• **To do**
Reproduce nothing but the lines from the one with "Поиск туров" down to the last line of the data below.

Dataset entries
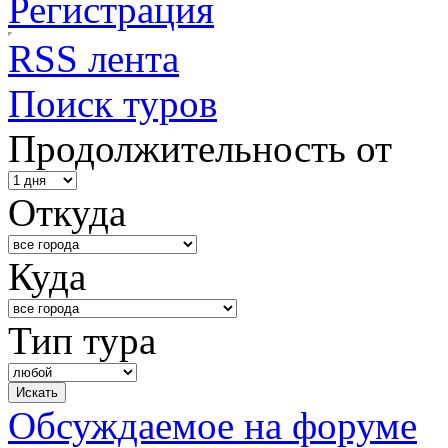
Регистрация
RSS лента
Поиск туров
Продолжительность от
Откуда
Куда
Тип тура
Обсуждаемое на форуме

• **Answer section**
Поиск туров
Продолжительность от
Откуда
Куда
Тип тура
Обсуждаемое на форуме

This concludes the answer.